Why fertility awareness education in Australia should be mandatory

Why fertility awareness education in Australia should be mandatory

By Dr Devora Lieberman, Medical Director, City Fertility New South Wales clinics

When I tell people what I do for a living, one of the most common responses is something along the lines of: ‘Wow, business must be booming with women leaving it so late these days.’

Trying to start a family in a woman’s late 30’s or early 40’s is hardly a new phenomenon. In fact, 20 years ago the American Society for Reproductive Medicine ran a controversial education campaign with billboards and magazine ads like this one:

Source American Society for Reproductive Medicine

I blame over-cautious family planners, for leading people to believe that every single act of unprotected intercourse will lead to a pregnancy.  In fact, human beings are ridiculously inefficient reproducers.

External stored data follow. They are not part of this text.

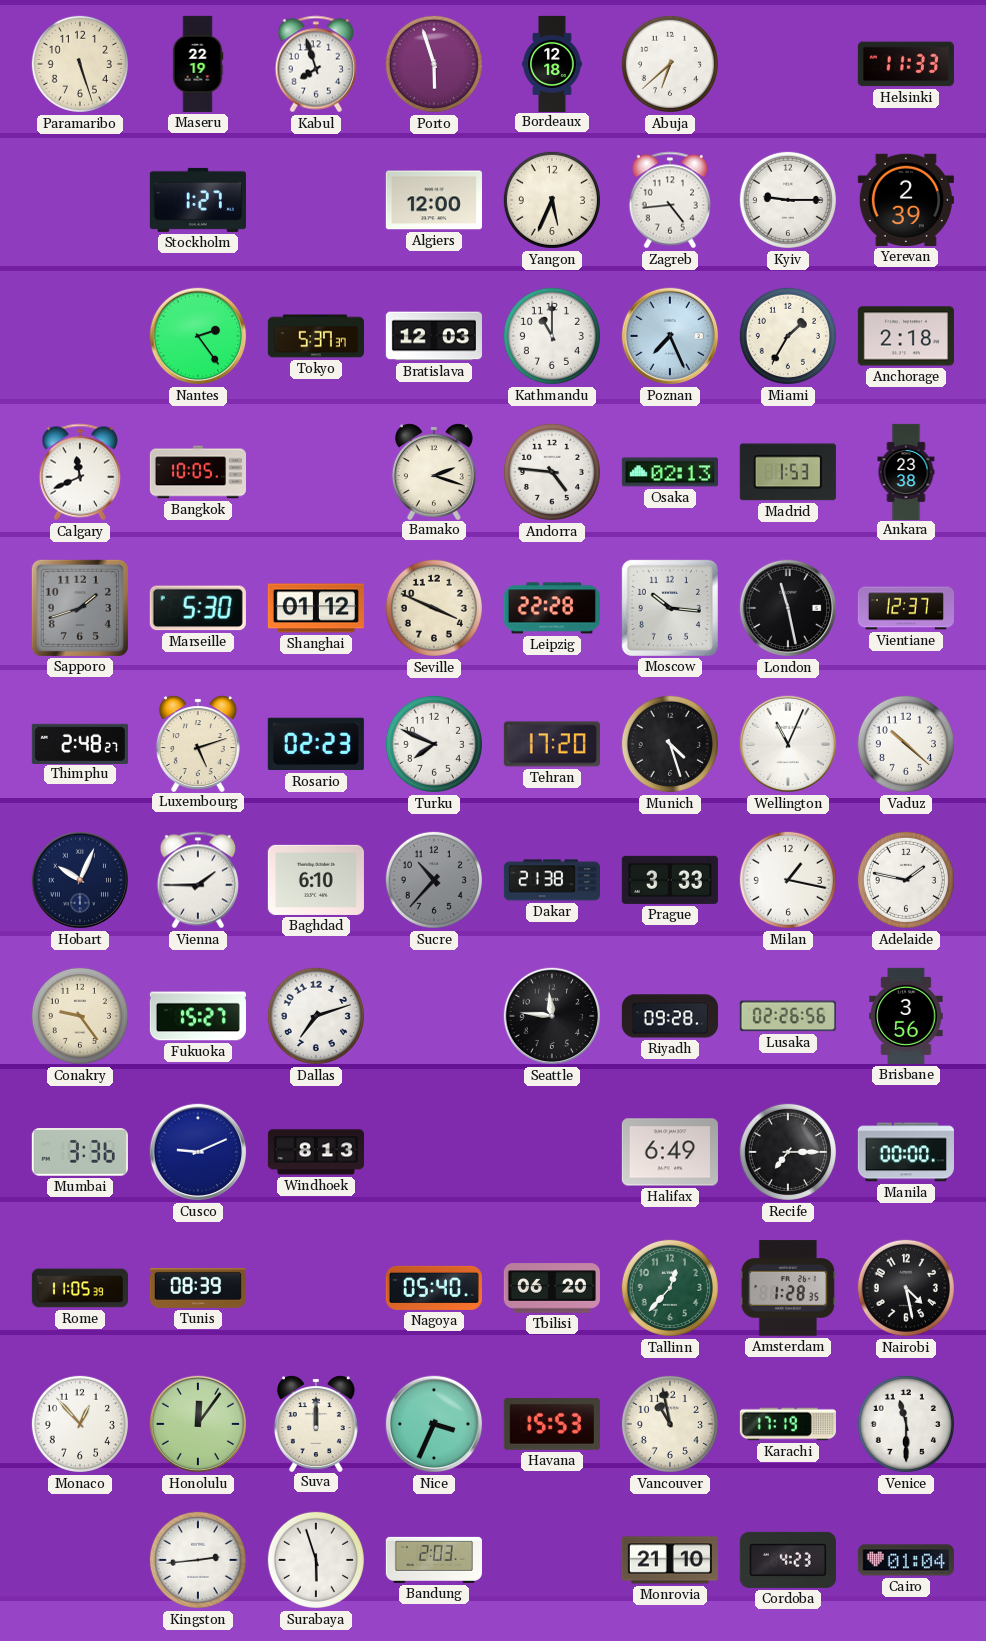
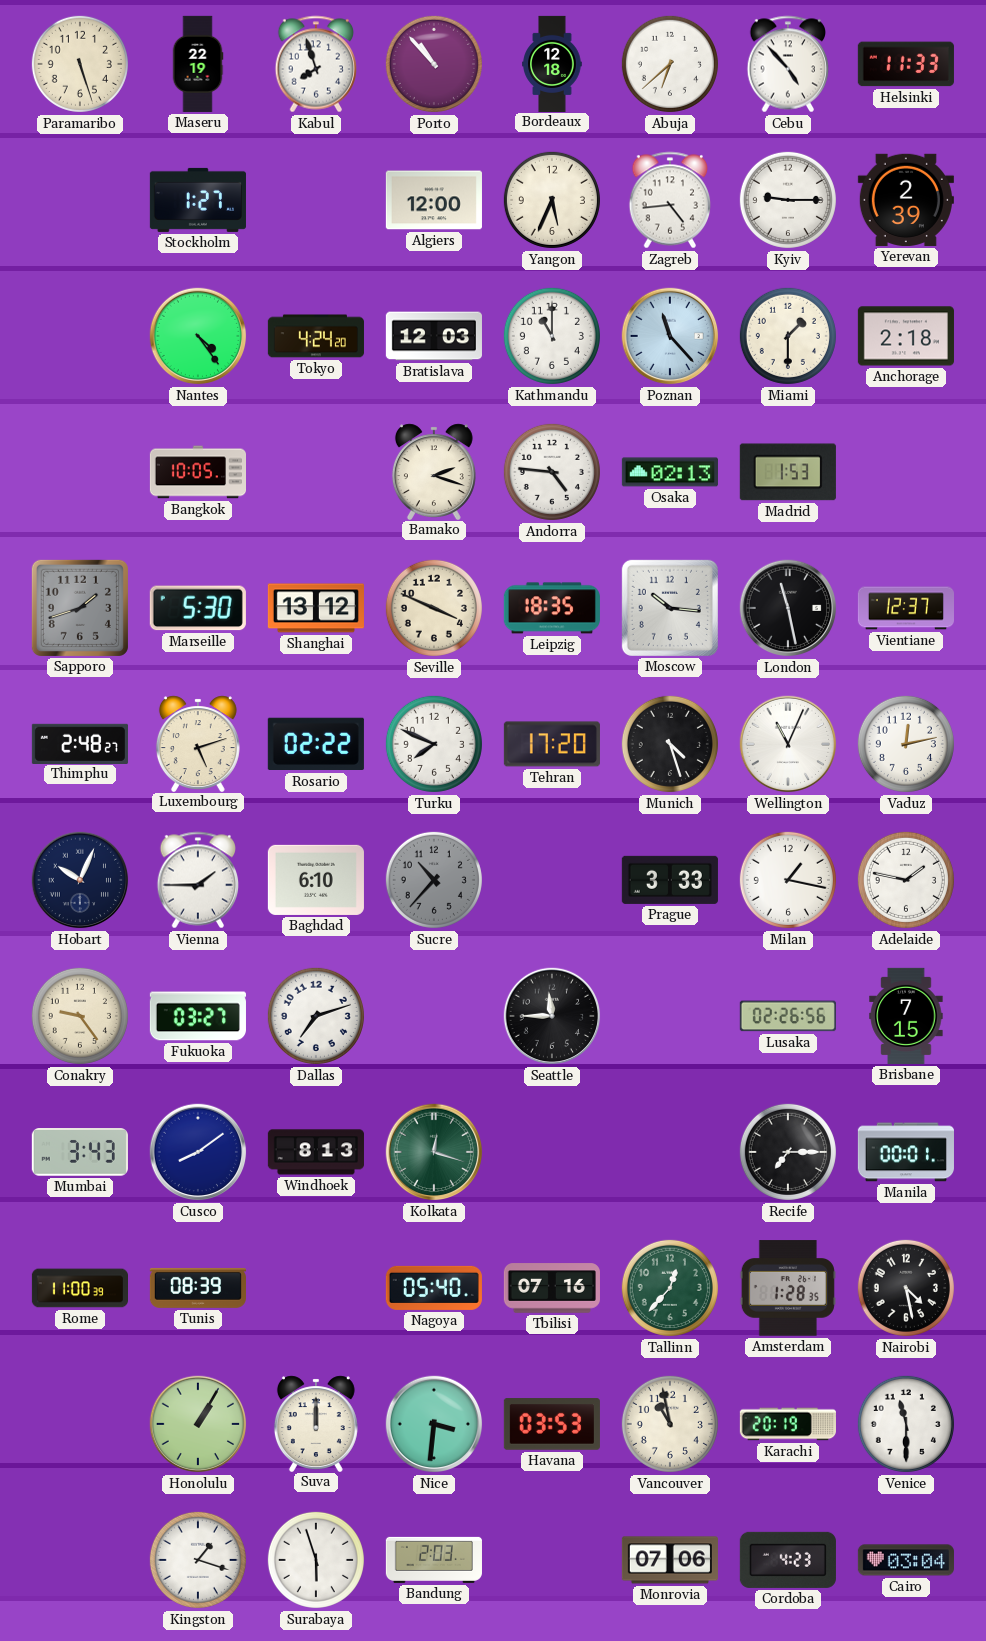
Porto: 5:57 -> 10:53
Cebu: none -> 4:53
Nantes: 2:24 -> 4:24
Tokyo: 5:37 -> 4:24
Poznan: 7:26 -> 11:23
Miami: 1:35 -> 1:30
Calgary: 11:41 -> none
Ankara: 23:38 -> none
Shanghai: 01:12 -> 13:12
Leipzig: 22:28 -> 18:35
Rosario: 02:23 -> 02:22
Vaduz: 10:22 -> 12:13
Dakar: 21:38 -> none
Fukuoka: 15:27 -> 03:27
Seattle: 11:46 -> 11:45
Riyadh: 09:28 -> none
Brisbane: 3:56 -> 7:15
Mumbai: 3:36 -> 3:43
Cusco: 9:11 -> 8:09
Kolkata: none -> 12:18
Halifax: 6:49 -> none
Manila: 00:00 -> 00:01
Rome: 11:05 -> 11:00
Tbilisi: 06:20 -> 07:16
Monaco: 12:53 -> none
Honolulu: 12:06 -> 1:05
Nice: 3:34 -> 3:31
Havana: 15:53 -> 03:53
Karachi: 17:19 -> 20:19
Kingston: 2:44 -> 1:18
Monrovia: 21:10 -> 07:06
Cairo: 01:04 -> 03:04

For women, the greatest challenge is ageing eggs that are more likely to be chromosomally abnormal.  That’s why everything gets harder as we get older- getting pregnant, staying pregnant, and increased risks of conditions like Down syndrome.

Even at the age of 22, a woman’s monthly chance of conception is on the order of 25%.  Monthly fertility declines slowly to age 35, when the possibility is around 15%. After 37, the slope gets very steep.  By 42, half of us will not be able to conceive at all with our own eggs.

An Australian study in 2013 (K. Hammarberg et al., 2013) found that men and women underestimated, by about 10 years, the age at which male and female fertility starts to decline.  Only 1 in 4 correctly identified that female fertility starts to decline before age 35, and only 1 in 3 identified that male fertility starts to decline before the age of 45. The past 50 years have seen a paradigmatic shift in the roles women play in and out of the home.  Increased levels of higher education and professional workforce participation have come at the price of later childbearing and increasing rates of childlessness.

The age-related decline in fertility has been the subject of media attention in Australia for nearly two decades, yet levels of fertility awareness in the community are surprisingly low. The majority of men and women underestimate the age at which female fertility starts to decline.

Inclusion of fertility awareness education in school and in the GP’s office can contribute to better understanding of reproductive health and enable people to better plan their families from an earlier age.